In case you missed my last few pieces, (here and here and here) I’m posting a new series as part of Ocean State Action Fund’s Where’s the Work? initiative that’s trying to bring coverage of the state’s unemployment crisis back to where it needs to be–on the real Rhode Islanders facing real hardship and pain as they continue to struggle for survival through our endless Great Recession.
In this post, Josie was brave enough to provide a quick glimpse into her uncompromising fight against unemployment.
Josie never could have imagined things would turn out like this when she came to Rhode Island in April of 2011 to live with her sister’s family in East Providence. Josie, who just turned 57, has been in the accounting field in New York City since the 1980s—her far-spanning resume includes working as a budget analyst for CBS. She left the apartment she’d lived in for 34 years in NYC and came to Rhode Island for an accounting job that she worked at for a total of 75 days, up until July 20th of last year, when she was laid off. On August 30th her sister told her she couldn’t stay with them anymore–they didn’t have the room or money–and since then she has been forced to move from couch to couch, depending on the good will of neighbors and members of her church.

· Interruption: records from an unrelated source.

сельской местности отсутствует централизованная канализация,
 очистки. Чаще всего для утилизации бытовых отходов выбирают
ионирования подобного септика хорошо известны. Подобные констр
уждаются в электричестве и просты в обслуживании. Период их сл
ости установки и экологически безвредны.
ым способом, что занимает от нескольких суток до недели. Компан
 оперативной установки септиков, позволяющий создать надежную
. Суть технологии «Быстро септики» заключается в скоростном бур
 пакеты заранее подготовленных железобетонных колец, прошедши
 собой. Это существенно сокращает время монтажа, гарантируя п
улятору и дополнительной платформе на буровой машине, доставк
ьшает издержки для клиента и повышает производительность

The first thing Josie makes crystal clear is that there is nothing in this world she wants more than to return to the workforce. “I want to be able to work as long as my body and my mind allow me to work. There are people who told me to apply for disability—I got an injury a few years back. But I don’t want to be collecting a check that I’m not earning. I want to be able to work, to earn my way through. But it’s not happening.”

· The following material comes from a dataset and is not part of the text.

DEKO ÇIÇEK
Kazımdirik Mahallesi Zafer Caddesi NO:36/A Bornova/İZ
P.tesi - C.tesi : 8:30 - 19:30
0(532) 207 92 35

Josie is doing everything in her power to find a job. “I’ve looked in accounting, customer service, and the other fields I’ve worked in. I’ve applied to Stop & Shop, Dunkin’ Donuts, everything that I could possibly imagine. Most of the jobs come through agencies, so I’m registered with all of them. Six days a week I’m at Network RI [a state unemployment resource center] or the library, sending out resumes and searching the web. Monster, CareerBuilder, Craigslist, LinkedIn, anywhere that’s out there that you can look for a job, I’m looking. Every morning I’m here—I don’t wait till the afternoon. Five to six hours each day, every day. I’m computer literate, doesn’t take long for me to pick up any of these new programs. I’m physically fit, mentally fit, willing to work as hard as I possibly can.” She looks down, shrugs. “I’m just trying to figure out what’s the problem.”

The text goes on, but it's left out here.